Ronan GUEBLEZ, Président de DASTUM, s’était fait excuser, il chantait en Loire-Atlantique. Il a été remplacé par Charles QUIMBERT, Directeur de Dastum.
Après une présentation du projet par Charles QUIMBERT, on eu lieu des discutions informelles, intervenaient ceux qui pensaient avoir quelques choses à dire et qui osaient, mais pas vraiment de canevas et surtout l’ignorance de ce que l’on ferait de ces interventions de même que pour les avis communiquait directement aux organisateurs.
Parmi les intervenants, j’ai identifié* Georges LE MEUR, Éric MARCHAND, Jean-Pierre QUÉRÉ, Glenn JEGOU (qui avait été invité à participer), Dominique JOUVE, Jean LALLOUR, Julien CORNIC, Alan PIERRE et Étienne CABARET. L’on a évoqué différents aspects de ces fêtes, une dame rappelant leur gratuité initiale, de nombreuses interventions concernaient les producteurs de musique et leur statut et quelques autres sujets plus brièvement évoqués.
A remarquer, l’intervention posthume de Loeiz ROPARS par vidéo interposée, un montage composé par Christophe LE MENN qui devrait être mis en ligne prochainement.

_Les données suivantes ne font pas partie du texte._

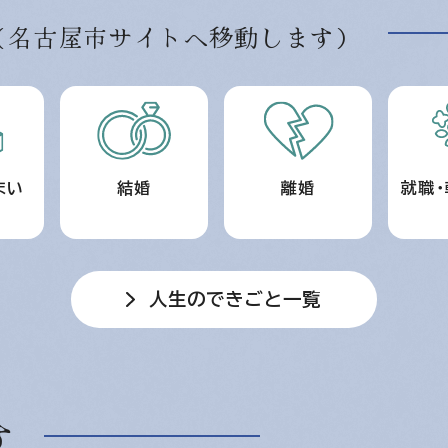
（名古屋市サイトへ移動します）
まい
結婚
離婚
就職・
人生のできごと一覧
す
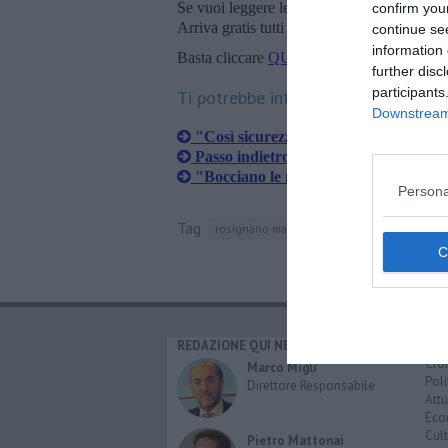
Se vuoi leggere le notizie principali della T
confirm you
Arriva gratis tutti i giorni alle 20:00 dirett
continue se
information 
Basta cliccare
QUI
further disc
participants
Ti potrebbe interessare anche:
Downstream 
"Così sicurezza e decoro in subordin
Passo indietro sulla Bandiera Lilla
"Bocciano le mozioni, poi corrono ai 
Persona
Tag
rosignano marittimo
gruppo misto
tassa
REDAZIONE QUI NEWS
CAT
Cro
Marco Migli
Poli
Direttore Responsabile
Attu
Eco
Cult
Pietro Mattonai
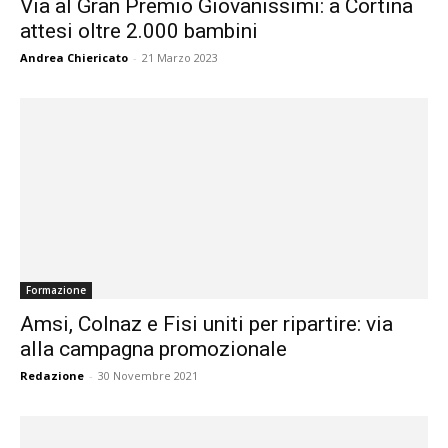
Via al Gran Premio Giovanissimi: a Cortina
attesi oltre 2.000 bambini
Andrea Chiericato
-
21 Marzo 2023
Formazione
Amsi, Colnaz e Fisi uniti per ripartire: via
alla campagna promozionale
Redazione
-
30 Novembre 2021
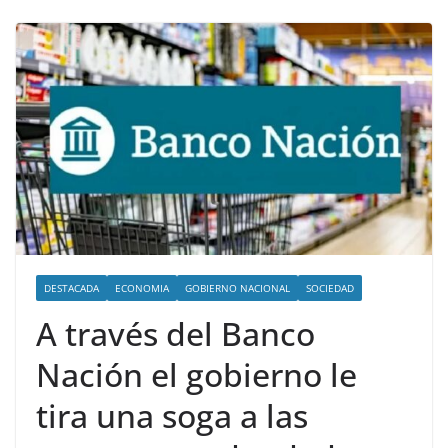
DESTACADA
ECONOMIA
GOBIERNO NACIONAL
SOCIEDAD
A través del Banco
Nación el gobierno le
tira una soga a las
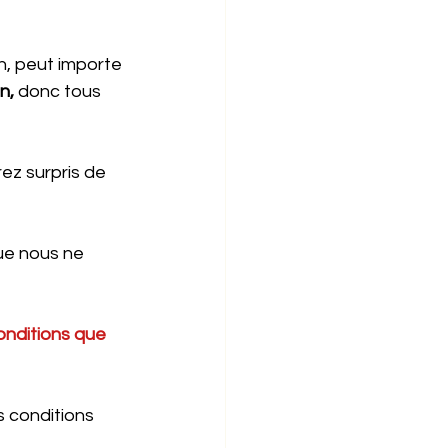
n, peut importe 
n, 
donc tous 
ez surpris de 
ue nous ne 
onditions que 
s conditions 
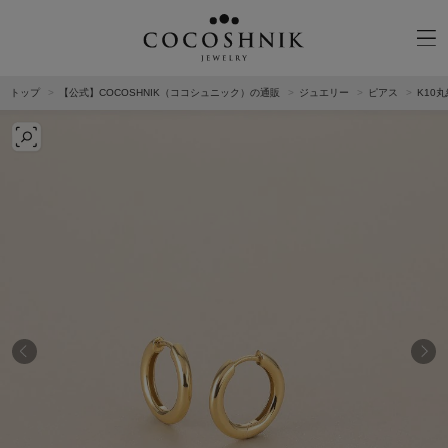
トップ
【公式】COCOSHNIK（ココシュニック）の通販
ジュエリー
ピアス
K10
CATEGORY
MATERIAL
NECKELACE
K18GOLD
RING
K10GOLD
PIERCED EARRINGS
PLATINUM
EAR CUFF
DIAMOND
BLACELET/BANGLE
PEARL
WRISTWATCH
OTHER
BRAND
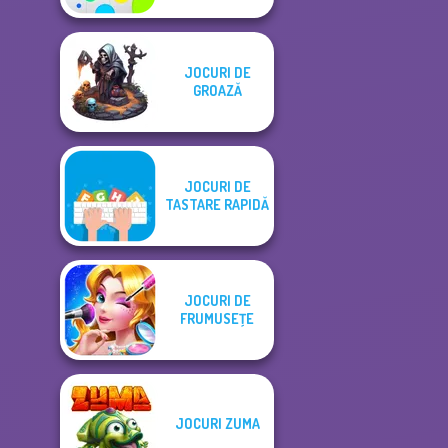
JOCURI DE
GROAZĂ
JOCURI DE
TASTARE RAPIDĂ
JOCURI DE
FRUMUSEŢE
JOCURI ZUMA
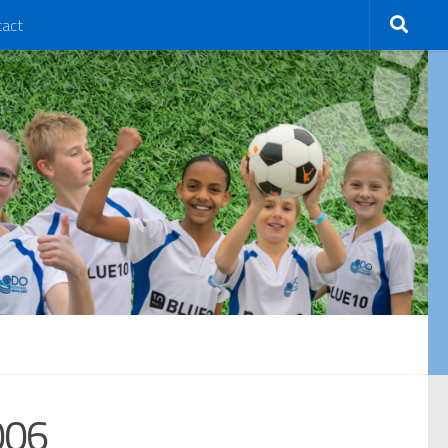
tact
006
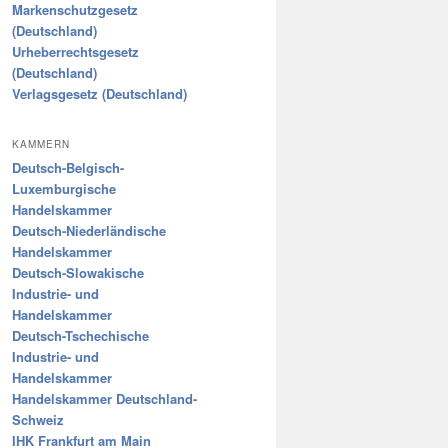
Markenschutzgesetz
(Deutschland)
Urheberrechtsgesetz
(Deutschland)
Verlagsgesetz (Deutschland)
KAMMERN
Deutsch-Belgisch-
Luxemburgische
Handelskammer
Deutsch-Niederländische
Handelskammer
Deutsch-Slowakische
Industrie- und
Handelskammer
Deutsch-Tschechische
Industrie- und
Handelskammer
Handelskammer Deutschland-
Schweiz
IHK Frankfurt am Main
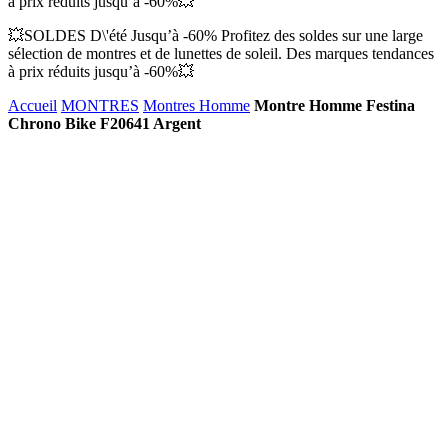
à prix réduits jusqu’à -60%💥
💥SOLDES D\'été Jusqu’à -60% Profitez des soldes sur une large
sélection de montres et de lunettes de soleil. Des marques tendances
à prix réduits jusqu’à -60%💥
Accueil
MONTRES
Montres Homme
Montre Homme Festina
Chrono Bike F20641 Argent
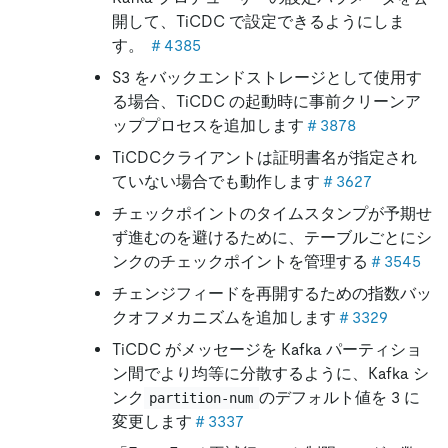
開して、TiCDC で設定できるようにしま
す。
＃4385
S3 をバックエンドストレージとして使用す
る場合、TiCDC の起動時に事前クリーンア
ッププロセスを追加します
＃3878
TiCDCクライアントは証明書名が指定され
ていない場合でも動作します
＃3627
チェックポイントのタイムスタンプが予期せ
ず進むのを避けるために、テーブルごとにシ
ンクのチェックポイントを管理する
＃3545
チェンジフィードを再開するための指数バッ
クオフメカニズムを追加します
＃3329
TiCDC がメッセージを Kafka パーティショ
ン間でより均等に分散するように、Kafka シ
ンク
のデフォルト値を 3 に
partition-num
変更します
＃3337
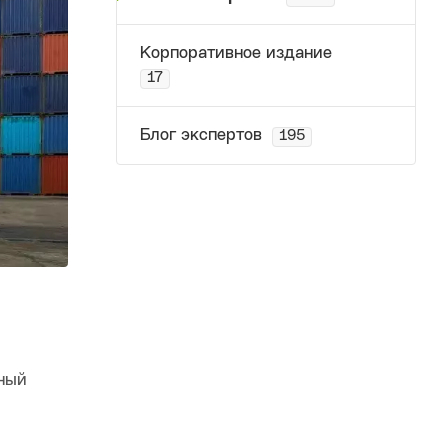
Корпоративное издание
17
Блог экспертов
195
мный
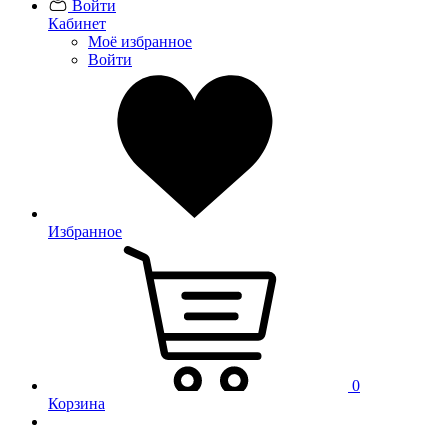
Войти
Кабинет
Моё избранное
Войти
Избранное
0
Корзина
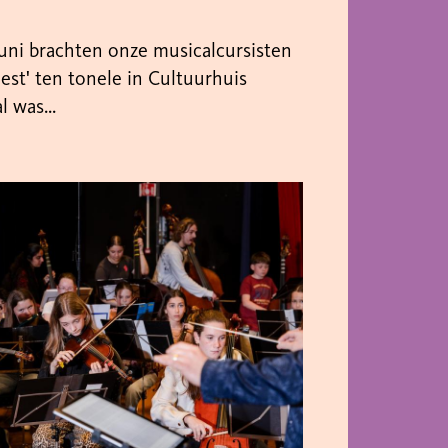
uni brachten onze musicalcursisten
eest' ten tonele in Cultuurhuis
 was...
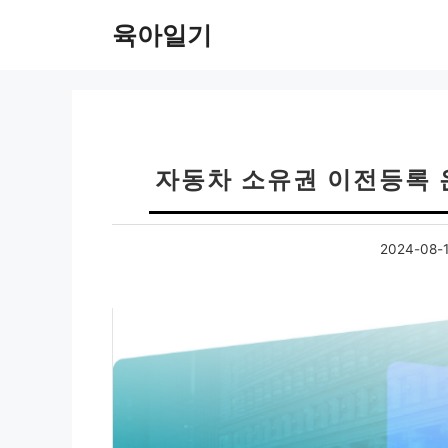
컨
육아일기
텐
츠
로
건
너
뛰
자동차 소유권 이전등록 
기
2024-08-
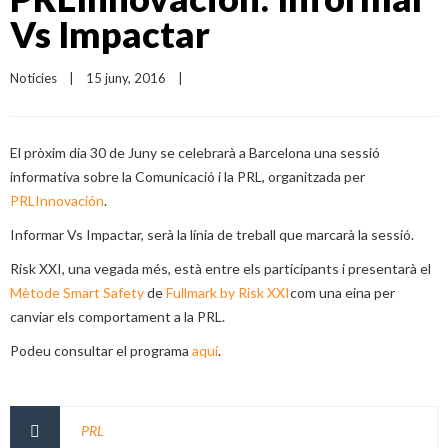
Vs Impactar
Notícies
|
15 juny, 2016    
|
El pròxim dia 30 de Juny se celebrarà a Barcelona una sessió
informativa sobre la Comunicació i la PRL, organitzada per
PRLInnovación
.
Informar Vs Impactar, serà la línia de treball que marcarà la sessió.
Risk XXI, una vegada més, està entre els participants i presentarà el
Mètode Smart Safety
de
Fullmark by Risk XXI
com una eina per
canviar els comportament a la PRL.
Podeu consultar el programa
aquí
.
PRL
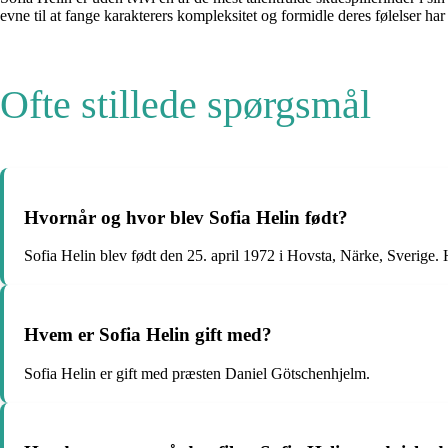
evne til at fange karakterers kompleksitet og formidle deres følelser har 
Ofte stillede spørgsmål
Hvornår og hvor blev Sofia Helin født?
Sofia Helin blev født den 25. april 1972 i Hovsta, Närke, Sverige.
Hvem er Sofia Helin gift med?
Sofia Helin er gift med præsten Daniel Götschenhjelm.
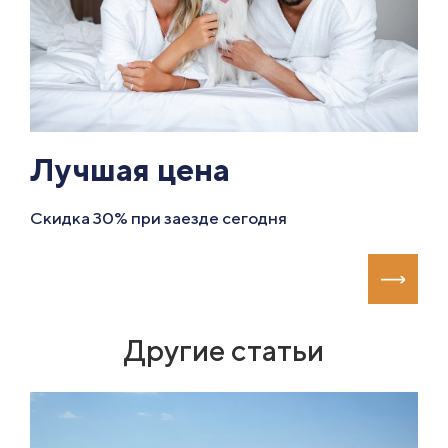
Лучшая цена
Скидка 30% при заезде сегодня
Другие статьи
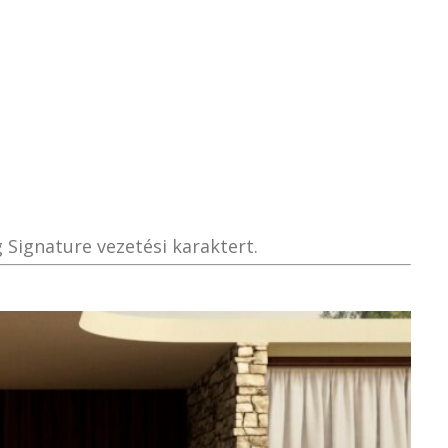
S
 Signature vezetési karaktert.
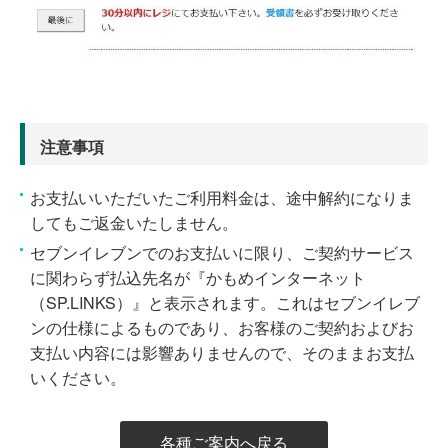
注意事項
お支払いいただいたご利用料金は、途中解約になりま
してもご返金いたしません。
セブンイレブンでのお支払いに限り、ご契約サービス
に関わらず払込先名が『かもめインターネット
（SP.LINKS）』と表示されます。これはセブンイレブ
ンの仕様によるものであり、お客様のご契約およびお
支払い内容には影響ありませんので、そのままお支払
いください。
各種ご案内へ戻る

L’après-midi a été conclu par Jean-Michel BOULANGER, Vice-President au Conseil Régional en charge de la Culture et des pratiques culturelles qui attend des acteurs des cultures populaires qu’ils orientent la future politique culturelle de la région en réponse à la crise civilationnelle que nous connaissons, marquée par l’hyperindividualisme, l’hyperconsumérisme, l’immédiateté du temps et la société du zapping.

Tout le monde peut s’impliquer dans ce projet pour promouvoir la Fest-noz, c’est DASTUM qui centralise les informations et vous pouvez contacter cette association par courriel ou consulter son site internet.
La journée s’est terminée par une Fest-noz très traditionnelle, des Gavottes, des Plinns et quelques Fisel, bref de la variété ! Mais avec ce genre de Fest-noz, tout le monde peut danser sans avoir suivi un cursus de plusieurs années en cours de danse ou en cercle.
* Si vous pouvez m’indiquer les noms des personnes que je n’ai pas identifiées, je compléterais cet article avec vos informations.